Kamis, 13 September 2012

Sandiwara Cinta #3


Sandiwara Cinta
Part 3

***

            Udara malam ini begitu dingin, merasuk hingga ketulang Alvent. Masih teringat jelas bagaimana tatapan yang diberikan Hendra kepada Vita tadi siang. Tatapan yang belum pernah ia lihat. Dalam dan lembut. Dia begitu cemburu melihat itu semua. Dia bukan takut kalahan taruhan dari Hendra tapi Alvent takut jika dia yang akan tersisih lebih dulu dari hati Vita. Hati yang mulai dimasukinya. Hati yang dipilihnya untuk ditinggali.
            “Arrghh!”
            Alvent menjerit. Frustasi. Nafasnya memburu bersama egonya. Naik turun secara brutal. Sesak. Dia benci keadaan seperti ini. Dia amat benci harus taklut dengan cinta dan dia begitu benci harus merasakannya lagi.

***

            Di malam yang sama dan tempat berbeda Vita memasuki rumahnya dengan membawa novel yang baru saja ia beli.

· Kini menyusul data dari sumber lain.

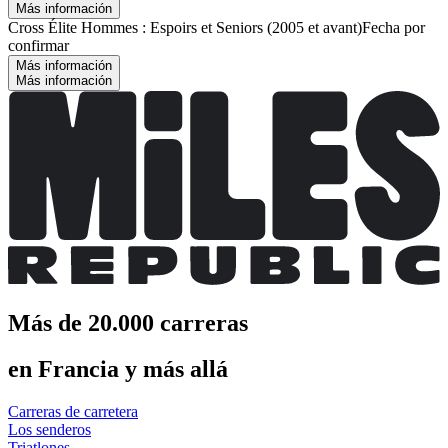
Más información
Cross Élite Hommes : Espoirs et Seniors (2005 et avant)
Fecha por
confirmar
Más información
Más información
Más de 20.000 carreras
en Francia y más allá
Carreras de carretera
Los senderos
Triatlones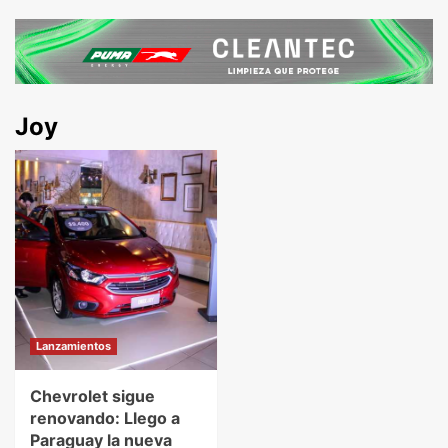
Joy
Lanzamientos
Chevrolet sigue
renovando: Llego a
Paraguay la nueva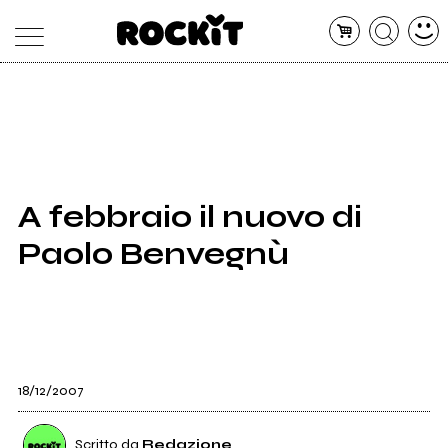
MAGAZINE
DATABASE
ARTICOLI
CONCERTI
ARTISTI
SHOP
A febbraio il nuovo di
RADIO
Paolo Benvegnù
18/12/2007
Scritto da
Redazione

Perahu Kertas karya Dewi Lestari, penulis favoritnya. Ada rasa senang akhirnya dia bisa memilikinya.
            “Kamu beli apa Vit?” tanya Kania, kakak Vita yang melihat sang adik membawa sesuatu di tangannya.
            “Beli Novel.” Vita menunjukan novel Perahu Kertas itu kepada Kania.
            Kania mengerenyitkan keningnya. Novel yang dibawa Vita membuatnya bingung.
            “Kamu beli novel itu lagi?”
            “Vita kan belom beli.”
            Sekarang giliran Vita yang bingung. Ditatapnya Kania dalam lalu menatap novel yang dipegangnya. Kapan?
            “Emang Vita pernah beli?”
            Kania diam sesaat. Dia lupa jika Vita sedang lupa ingatan. Kecelakaan yang lalu membuat Vita kehilangan setengah memorinya.
            “Nggak usah dipikirin deh. Kakak juga lupa,” kata Kania nanar menatap Vita. Dia memaksakan senyumnya. “Tidur sana, udah malem.”
            Vita menurut. Dia melangkahkan kakinya menuju kamar. Masih dengan pertanyaan yang berkelebat di kepalanya. Hari ini begitu ganjil untuknya. Banyak sekali kejadian yang membuat kepalanya pening.
            Vita masuk ke kamar dan menaruh novel itu ke rak bukunya. Menjajarannya dengan koleksi-koleksi novel lainnya. Tapi saat itu matanya tertuju pada sebuah novel. Novel yang sama persis dengan yang dipegangnya. Ternyata yang dikatakan Kania benar. Dia sudah memiliki novel itu, tapi kapan dia membelinya?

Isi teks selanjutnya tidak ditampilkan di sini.